Les déclencheurs à identifier

Pour les migraines, tenir un carnet sur trois à quatre semaines est l’une des actions les plus utiles. On note : ce qu’on a mangé, dormi, ressenti, et la météo. Les déclencheurs typiques sont alimentaires (vin rouge, fromages affinés, chocolat, aliments riches en tyramine), hormonaux (cycles, contraception, ménopause), environnementaux (chaleur, écran, lumière vive), et liés au sommeil (manque ou excès). Identifier vos propres déclencheurs réduit souvent la fréquence des crises de moitié — sans aucun médicament.

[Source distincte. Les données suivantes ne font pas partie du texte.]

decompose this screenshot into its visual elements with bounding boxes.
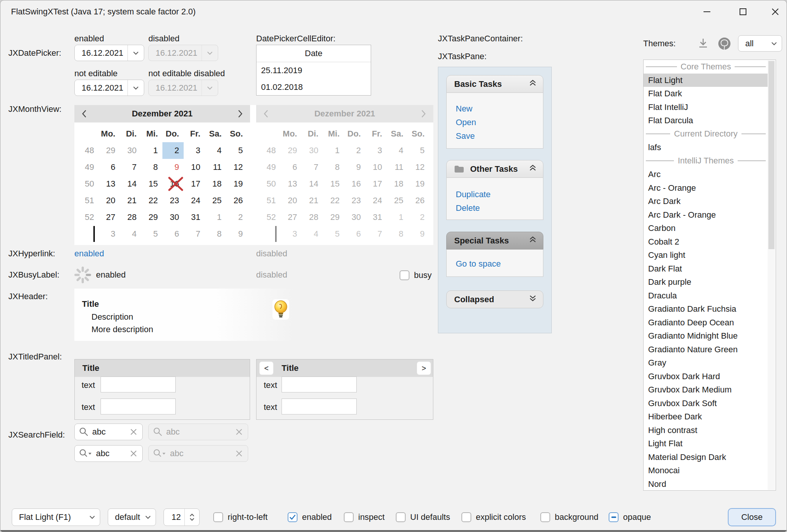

Ce que le soin manuel peut faire

Sur les céphalées de tension et cervicogéniques, le soin manuel agit directement sur la cause : libération des cervicales hautes, travail des muscles sous-occipitaux, points précis sur le visage et les tempes. L’effet est souvent net dès la fin du soin. Sur les migraines à proprement parler, le soin n’agit pas sur les mécanismes neurologiques eux-mêmes, mais il réduit la composante musculaire associée — et la composante musculaire fait souvent partie des déclencheurs sans qu’on le réalise.

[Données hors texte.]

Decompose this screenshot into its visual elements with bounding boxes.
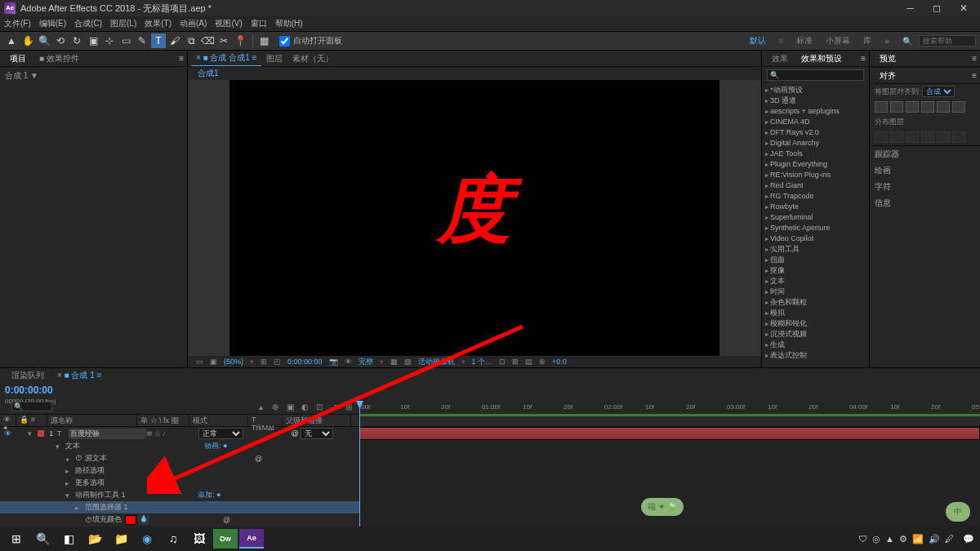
effect-category[interactable]: 文本 — [765, 276, 866, 287]
tl-btn-2[interactable]: ⊕ — [269, 401, 282, 412]
comp-icon-c[interactable]: ▤ — [525, 358, 532, 366]
menu-layer[interactable]: 图层(L) — [110, 18, 136, 29]
zoom-tool[interactable]: 🔍 — [37, 33, 51, 48]
prop-fill-color[interactable]: ⏱ 填充颜色 💧 @ — [0, 513, 359, 526]
tray-icon[interactable]: 🖊 — [945, 534, 954, 544]
eraser-tool[interactable]: ⌫ — [200, 33, 215, 48]
menu-file[interactable]: 文件(F) — [4, 18, 31, 29]
tracker-item[interactable]: 跟踪器 — [870, 146, 980, 162]
effect-category[interactable]: 时间 — [765, 287, 866, 297]
mask-icon[interactable]: ◰ — [274, 358, 281, 366]
effect-category[interactable]: DFT Rays v2.0 — [765, 127, 866, 138]
menu-edit[interactable]: 编辑(E) — [39, 18, 66, 29]
effect-category[interactable]: 模拟 — [765, 308, 866, 318]
layer-color[interactable] — [38, 430, 44, 437]
taskbar-app-1[interactable]: 📂 — [82, 529, 107, 549]
tab-composition[interactable]: × ■ 合成 合成1 ≡ — [191, 51, 261, 66]
menu-view[interactable]: 视图(V) — [215, 18, 242, 29]
effect-category[interactable]: Red Giant — [765, 180, 866, 191]
taskbar-app-2[interactable]: 📁 — [109, 529, 133, 549]
rotate-tool[interactable]: ↻ — [69, 33, 84, 48]
roto-tool[interactable]: ✂ — [216, 33, 231, 48]
workspace-small[interactable]: 小屏幕 — [826, 35, 850, 47]
rect-tool[interactable]: ▭ — [118, 33, 133, 48]
menu-animation[interactable]: 动画(A) — [180, 18, 207, 29]
paint-item[interactable]: 绘画 — [870, 162, 980, 179]
workspace-more[interactable]: » — [884, 37, 889, 46]
menu-window[interactable]: 窗口 — [251, 18, 267, 29]
active-camera[interactable]: 活动摄像机 — [418, 357, 455, 367]
col-source-name[interactable]: 源名称 — [47, 415, 137, 426]
effect-category[interactable]: JAE Tools — [765, 149, 866, 159]
viewer[interactable]: 度 — [188, 80, 761, 356]
taskbar-app-3[interactable]: ◉ — [135, 529, 159, 549]
tray-icon[interactable]: 🔊 — [929, 534, 940, 544]
effect-category[interactable]: 实用工具 — [765, 244, 866, 255]
current-time-indicator[interactable] — [359, 401, 360, 538]
workspace-default[interactable]: 默认 — [750, 35, 766, 47]
effect-category[interactable]: Plugin Everything — [765, 159, 866, 170]
magnify-icon[interactable]: ▭ — [196, 358, 203, 366]
align-hcenter[interactable] — [890, 101, 903, 113]
menu-help[interactable]: 帮助(H) — [275, 18, 303, 29]
selection-tool[interactable]: ▲ — [4, 33, 19, 48]
snap-toggle[interactable]: ▦ — [256, 33, 271, 48]
tab-effects-presets[interactable]: 效果和预设 — [795, 51, 849, 66]
effect-category[interactable]: 表达式控制 — [765, 350, 866, 361]
effect-category[interactable]: Rowbyte — [765, 202, 866, 212]
snapshot-icon[interactable]: 📷 — [329, 358, 338, 366]
task-view[interactable]: ◧ — [56, 529, 81, 549]
prop-path-options[interactable]: ▸路径选项 — [0, 464, 359, 477]
effects-menu-icon[interactable]: ≡ — [861, 54, 866, 63]
workspace-library[interactable]: 库 — [863, 35, 871, 47]
tray-icon[interactable]: ▲ — [885, 534, 894, 544]
prop-text[interactable]: ▾文本动画: ● — [0, 440, 359, 452]
align-top[interactable] — [921, 101, 934, 113]
effect-category[interactable]: 3D 通道 — [765, 96, 866, 106]
menu-effect[interactable]: 效果(T) — [145, 18, 172, 29]
tray-icon[interactable]: ◎ — [872, 534, 880, 544]
align-left[interactable] — [875, 101, 888, 113]
orbit-tool[interactable]: ⟲ — [53, 33, 68, 48]
grid-icon[interactable]: ⊞ — [261, 358, 267, 366]
effect-category[interactable]: Synthetic Aperture — [765, 223, 866, 233]
effect-category[interactable]: Superluminal — [765, 212, 866, 223]
tab-layer[interactable]: 图层 — [261, 51, 287, 66]
quality[interactable]: 完整 — [359, 357, 373, 367]
tab-render-queue[interactable]: 渲染队列 — [5, 368, 51, 383]
prop-animator[interactable]: ▾动画制作工具 1添加: ● — [0, 489, 359, 501]
layer-name[interactable]: 百度经验 — [69, 429, 147, 439]
tl-btn-3[interactable]: ▣ — [283, 401, 296, 412]
resolution-icon[interactable]: ▣ — [210, 358, 217, 366]
timeline-timecode[interactable]: 0:00:00:00 — [5, 384, 53, 396]
transparency-icon[interactable]: ▨ — [404, 358, 412, 366]
character-item[interactable]: 字符 — [870, 179, 980, 195]
tray-icon[interactable]: 🛡 — [858, 534, 867, 544]
comp-icon-a[interactable]: ⊡ — [499, 358, 506, 366]
taskbar-app-4[interactable]: ♫ — [161, 529, 185, 549]
brush-tool[interactable]: 🖌 — [167, 33, 182, 48]
tl-btn-7[interactable]: ⊞ — [342, 401, 355, 412]
effect-category[interactable]: 沉浸式视频 — [765, 329, 866, 340]
viewer-timecode[interactable]: 0:00:00:00 — [287, 358, 323, 366]
tutorial-callout-2[interactable]: 中 — [946, 502, 970, 522]
text-tool[interactable]: T — [151, 33, 166, 48]
layer-row-1[interactable]: 👁 ▾ 1 T 百度经验 单 ☆ / 正常 @ 无 — [0, 427, 359, 440]
parent-select[interactable]: 无 — [301, 428, 333, 439]
effect-category[interactable]: RG Trapcode — [765, 191, 866, 202]
tray-icon[interactable]: 💬 — [963, 534, 974, 544]
prop-range-selector[interactable]: ▸范围选择器 1 — [0, 501, 359, 513]
prop-more-options[interactable]: ▸更多选项 — [0, 477, 359, 489]
effect-category[interactable]: RE:Vision Plug-ins — [765, 170, 866, 180]
align-menu-icon[interactable]: ≡ — [972, 71, 977, 80]
taskbar-app-6[interactable]: Dw — [213, 529, 238, 549]
tutorial-callout-1[interactable]: 端 ✦ 🍃 — [641, 498, 684, 516]
effect-category[interactable]: 杂色和颗粒 — [765, 297, 866, 308]
maximize-button[interactable]: ◻ — [924, 2, 949, 14]
effect-category[interactable]: aescripts + aeplugins — [765, 106, 866, 117]
tab-align[interactable]: 对齐 — [873, 69, 902, 83]
tray-icon[interactable]: 📶 — [912, 534, 924, 544]
tab-preview[interactable]: 预览 — [873, 51, 902, 66]
eyedropper-icon[interactable]: 💧 — [138, 515, 149, 525]
taskbar-app-5[interactable]: 🖼 — [187, 529, 212, 549]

Ce que le soin ne peut pas faire

Le soin manuel ne remplace jamais un suivi médical. Si vous avez des maux de tête nouveaux, intenses, accompagnés de troubles neurologiques (vision, parole, équilibre, faiblesse d’un côté), c’est un avis médical qu’il faut, pas un massage. Le soin manuel s’inscrit dans une approche globale — en complément d’un suivi médical s’il existe, jamais en remplacement.

En pratique

Pour une céphalée de tension épisodique, une à deux séances suffisent souvent. Pour des migraines récurrentes, un protocole de trois séances espacées de dix jours permet d’évaluer correctement l’impact du soin sur la fréquence des crises. Et toujours en parallèle : carnet de déclencheurs, hygiène de sommeil, hydratation suffisante.